Tapi, dalam perkembangannya, sejalan dengan meningkatnya kehidupan spiritualitas O-Sensei, gerakan Aikido justru dikembangkan tanpa bentuk dan tidak ada jurus yang bersifat melawan.

Keadaan tanpa bentuk inilah yang menandakan bahwa Aikido bukanlah ilmu beladiri biasa. Aikido terdiri dari tiga kata. Ai, artinya keselarasan (harmoni) atau kasih sayang. Ki, jiwa/semangat. Dan do, atau cara/jalan.

Jadi, Aikido adalah suatu cara atau jalan untuk mencapai keselarasan antara gerakan tubuh dengan jiwa. “Dalam tingkatan lebih tinggi, Aikido merupakan upaya kita untuk mecapai keselarasan dengan alam, energi universal,” jelas pemegang Dan 4.

Bila ada banyak gerakan yang ditunjukkan saat berlatih, entah itu kuncian atau melempar, pada dasarnya gerakan Aikido ini tidak bersifat mencelakai. “Setiap gerakan sifatnya menunggu reaksi dari lawan,” jelas Hakim. Karena itu, Aikidoka harus peka, sensitif. Lewat latihan terus-menerus, rasa perasaan, insting, terhadap segala sesuatu akan berkembang. Jadi, mengolah rasa menjadi hal penting dalam hal ini.

Saat diserang lawan pun, Aikidoka (yang berlatih Aikido) hanya akan melakukan gerakan memutar atau berbentuk spiral. “Gerakan memutar ini seperti tarian Sufi,” jelas Hakim, yang pernah mendalami langsung Aikido dari para Sensei di Jepang.

Profesor Hazrat Syah Maqshud Shadiq Angha, ahli dalam bidang Sufi, dalam bukunya Mystery of Humanity menyebutkan, gerakan memutar dalam sufi ini mengibaratkan sebuah tangga naik.

Sama dengan simbol jalinan tali, lilitan ular, jalinan tumbuhan rambat simbol tangga naik atau spiral infinitas dalam sejumlah budaya menyiratkan media komunikasi antara surga dan neraka.

Sebuah media untuk menghilangkan mitos pemisahan dan membawa kita menuju kehadiran Tuhan. Jadi, gerakan memutar merupakan simbol menuju surga atau Tuhan. Ini sebuah gerakan sembahyang atau “inori” dalam bahasa Jepangnya.

Kesadaran Paling Utama
Karena tidak diajarkan untuk menyerang, menurut Sensei Hakim, seorang Aikidoka mesti mengembangkan satu hal yang disebut ‘kesadaran’ atau consciousness.

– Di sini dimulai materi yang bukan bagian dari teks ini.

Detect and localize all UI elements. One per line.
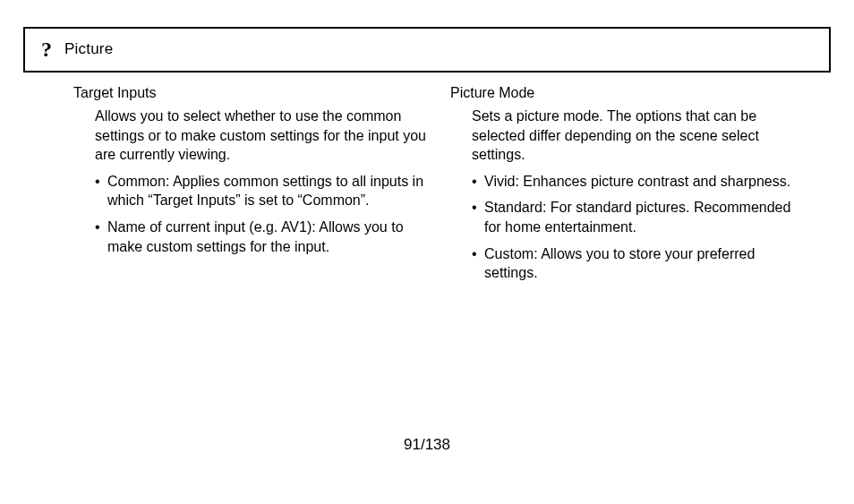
- header-inner: ? Picture: [41, 38, 813, 60]
- section-desc-target-inputs: Allows you to select whether to use the …: [95, 107, 431, 165]
- right-column: Picture Mode Sets a picture mode. The op…: [450, 85, 807, 290]
- section-title-target-inputs: Target Inputs: [73, 85, 431, 101]
- list-item: Custom: Allows you to store your preferr…: [472, 244, 807, 283]
- page-number: 91/138: [0, 436, 854, 454]
- page-root: ? Picture Target Inputs Allows you to se…: [0, 0, 854, 504]
- section-desc-picture-mode: Sets a picture mode. The options that ca…: [472, 107, 807, 165]
- header-box: ? Picture: [23, 27, 831, 73]
- content-columns: Target Inputs Allows you to select wheth…: [23, 85, 831, 290]
- list-item: Standard: For standard pictures. Recomme…: [472, 198, 807, 236]
- left-column: Target Inputs Allows you to select wheth…: [73, 85, 431, 290]
- section-title-picture-mode: Picture Mode: [450, 85, 807, 101]
- question-mark-icon: ?: [41, 38, 52, 60]
- page-title: Picture: [64, 40, 113, 58]
- list-item: Common: Applies common settings to all i…: [95, 172, 431, 210]
- bullet-list-picture-mode: Vivid: Enhances picture contrast and sha…: [472, 172, 807, 283]
- list-item: Name of current input (e.g. AV1): Allows…: [95, 218, 431, 256]
- list-item: Vivid: Enhances picture contrast and sha…: [472, 172, 807, 192]
- bullet-list-target-inputs: Common: Applies common settings to all i…: [95, 172, 431, 256]
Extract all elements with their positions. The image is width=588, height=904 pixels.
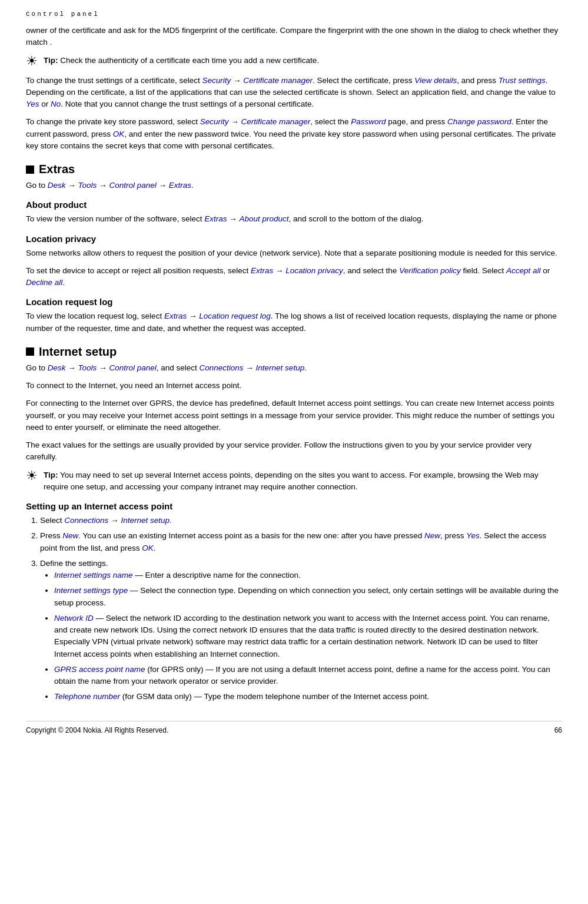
internet-setup-para3: The exact values for the settings are us… — [26, 439, 562, 463]
password-link[interactable]: Password — [351, 117, 386, 126]
new-link-1[interactable]: New — [62, 531, 78, 540]
yes-link-1[interactable]: Yes — [26, 100, 39, 108]
tip-icon-1: ☀ — [26, 55, 38, 68]
location-request-log-para: To view the location request log, select… — [26, 310, 562, 335]
accept-all-link[interactable]: Accept all — [506, 266, 541, 275]
internet-setup-heading: Internet setup — [39, 345, 117, 359]
verification-policy-link[interactable]: Verification policy — [399, 266, 461, 275]
location-request-log-link[interactable]: Location request log — [199, 312, 271, 320]
trust-settings-link[interactable]: Trust settings — [499, 76, 546, 85]
no-link-1[interactable]: No — [51, 100, 61, 108]
extras-nav: Go to Desk → Tools → Control panel → Ext… — [26, 180, 562, 191]
connections-link-1[interactable]: Connections — [200, 363, 244, 372]
ok-link-1[interactable]: OK — [113, 130, 125, 138]
tip-box-1: ☀ Tip: Check the authenticity of a certi… — [26, 55, 562, 68]
tip-text-1: Tip: Check the authenticity of a certifi… — [44, 55, 319, 67]
internet-settings-type-link[interactable]: Internet settings type — [54, 586, 128, 595]
gprs-access-point-name-link[interactable]: GPRS access point name — [54, 665, 145, 674]
about-product-link[interactable]: About product — [239, 214, 288, 223]
bullet-internet-settings-type: Internet settings type — Select the conn… — [54, 585, 562, 609]
new-link-2[interactable]: New — [424, 531, 440, 540]
internet-setup-section-square — [26, 347, 34, 356]
internet-setup-section-heading-block: Internet setup — [26, 345, 562, 359]
internet-setup-link-1[interactable]: Internet setup — [256, 363, 305, 372]
extras-link-3[interactable]: Extras — [251, 266, 273, 275]
intro-para3: To change the private key store password… — [26, 116, 562, 152]
internet-settings-name-link[interactable]: Internet settings name — [54, 571, 133, 580]
footer-copyright: Copyright © 2004 Nokia. All Rights Reser… — [26, 726, 168, 734]
telephone-number-link[interactable]: Telephone number — [54, 692, 120, 701]
bullet-internet-settings-name: Internet settings name — Enter a descrip… — [54, 569, 562, 581]
location-privacy-link[interactable]: Location privacy — [285, 266, 343, 275]
extras-heading: Extras — [39, 163, 75, 176]
tools-link-2[interactable]: Tools — [78, 363, 97, 372]
page-footer: Copyright © 2004 Nokia. All Rights Reser… — [26, 721, 562, 734]
network-id-link[interactable]: Network ID — [54, 614, 94, 622]
security-link-1[interactable]: Security — [202, 76, 231, 85]
control-panel-link-2[interactable]: Control panel — [109, 363, 156, 372]
setup-step-1: Select Connections → Internet setup. — [40, 515, 562, 526]
bullet-gprs-access-point-name: GPRS access point name (for GPRS only) —… — [54, 664, 562, 688]
tip-box-2: ☀ Tip: You may need to set up several In… — [26, 469, 562, 494]
tip-text-2: Tip: You may need to set up several Inte… — [44, 469, 562, 494]
location-privacy-para1: Some networks allow others to request th… — [26, 247, 562, 259]
intro-para1: owner of the certificate and ask for the… — [26, 25, 562, 49]
desk-link-2[interactable]: Desk — [48, 363, 66, 372]
bullet-network-id: Network ID — Select the network ID accor… — [54, 612, 562, 660]
security-link-2[interactable]: Security — [200, 117, 229, 126]
intro-para2: To change the trust settings of a certif… — [26, 75, 562, 111]
setup-step-2: Press New. You can use an existing Inter… — [40, 530, 562, 554]
page-header: Control panel — [26, 6, 562, 18]
internet-setup-link-2[interactable]: Internet setup — [121, 516, 170, 525]
extras-section-square — [26, 165, 34, 174]
header-title: Control panel — [26, 11, 99, 18]
setup-step-3: Define the settings. Internet settings n… — [40, 558, 562, 703]
about-product-para: To view the version number of the softwa… — [26, 213, 562, 225]
certificate-manager-link-1[interactable]: Certificate manager — [243, 76, 313, 85]
settings-bullets-list: Internet settings name — Enter a descrip… — [54, 569, 562, 703]
desk-link-1[interactable]: Desk — [48, 181, 66, 190]
bullet-telephone-number: Telephone number (for GSM data only) — T… — [54, 691, 562, 703]
about-product-heading: About product — [26, 200, 562, 210]
internet-setup-nav: Go to Desk → Tools → Control panel, and … — [26, 362, 562, 374]
location-privacy-para2: To set the device to accept or reject al… — [26, 265, 562, 289]
extras-link-1[interactable]: Extras — [169, 181, 191, 190]
decline-all-link[interactable]: Decline all — [26, 278, 62, 287]
control-panel-link-1[interactable]: Control panel — [109, 181, 156, 190]
setup-steps-list: Select Connections → Internet setup. Pre… — [40, 515, 562, 703]
yes-link-2[interactable]: Yes — [466, 531, 480, 540]
internet-setup-para2: For connecting to the Internet over GPRS… — [26, 398, 562, 433]
tools-link-1[interactable]: Tools — [78, 181, 97, 190]
location-request-log-heading: Location request log — [26, 297, 562, 307]
extras-link-4[interactable]: Extras — [164, 312, 187, 320]
ok-link-2[interactable]: OK — [142, 544, 154, 552]
connections-link-2[interactable]: Connections — [64, 516, 108, 525]
change-password-link[interactable]: Change password — [447, 117, 511, 126]
extras-link-2[interactable]: Extras — [204, 214, 227, 223]
tip-icon-2: ☀ — [26, 469, 38, 482]
internet-setup-para1: To connect to the Internet, you need an … — [26, 380, 562, 392]
certificate-manager-link-2[interactable]: Certificate manager — [241, 117, 310, 126]
extras-section-heading-block: Extras — [26, 163, 562, 176]
view-details-link[interactable]: View details — [414, 76, 457, 85]
footer-page-number: 66 — [554, 726, 562, 734]
location-privacy-heading: Location privacy — [26, 234, 562, 244]
setting-up-heading: Setting up an Internet access point — [26, 501, 562, 511]
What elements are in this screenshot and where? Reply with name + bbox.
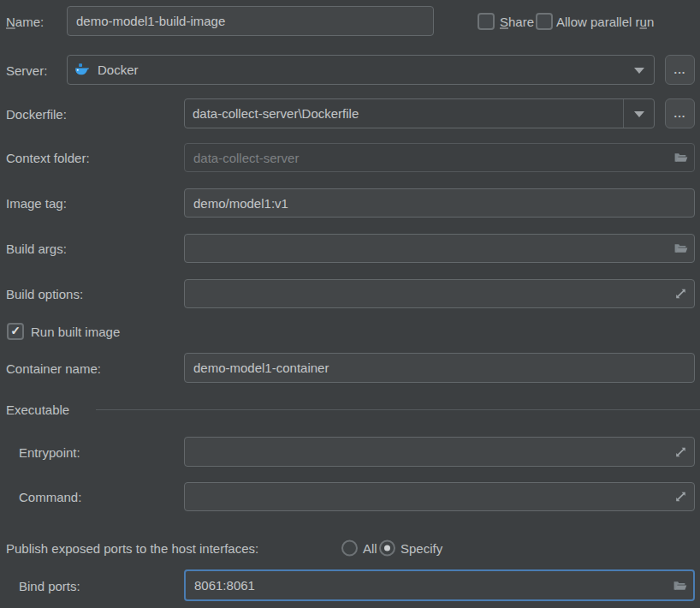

Seluruh tubuh, jiwa, dan pikiran harus berada dalam keadaan menyatu. “Kesadaran bahwa kita hidup pada saat ini dan di sini menjadi utama,” dengan begitu, para Aikidoka selalu bisa waspada dan siaga.

Sikap siaga ini lebih dari sekedar waspada, melainkan merupakan disposisi “eling” (Jawa= kesadaran penuh). Hidup kita tidak terjerat oleh kenangan masa lalu juga kekhawatiran akan masa depan. Semangat untuk surrender, pasrah pada Penyelenggara hidup menjadi kekuatan.

Tanpa adanya kemampuan ini, Aikidoka tidak akan mampu mengalahkan lawan tanpa gerakan mematikan atau menyakiti. Tanpa adanya keharmonisan jiwa, tubuh dan pikiran, Aikidoka hanya akan belajar bela diri tak ubahnya seperti judo, karate atau yang lainnya. Keinginan untuk menyerang dan mengalahkan hingga lawan tidak berkutik akan muncul dan menjadi hal penting.

Dalam Aikido, mengalahkan lawan, bukanlah tujuan. Jiwa dan hati murni yang dipenuhi dengan cinta kasih menjadi dasar dan tujuan dari semua latihan ini.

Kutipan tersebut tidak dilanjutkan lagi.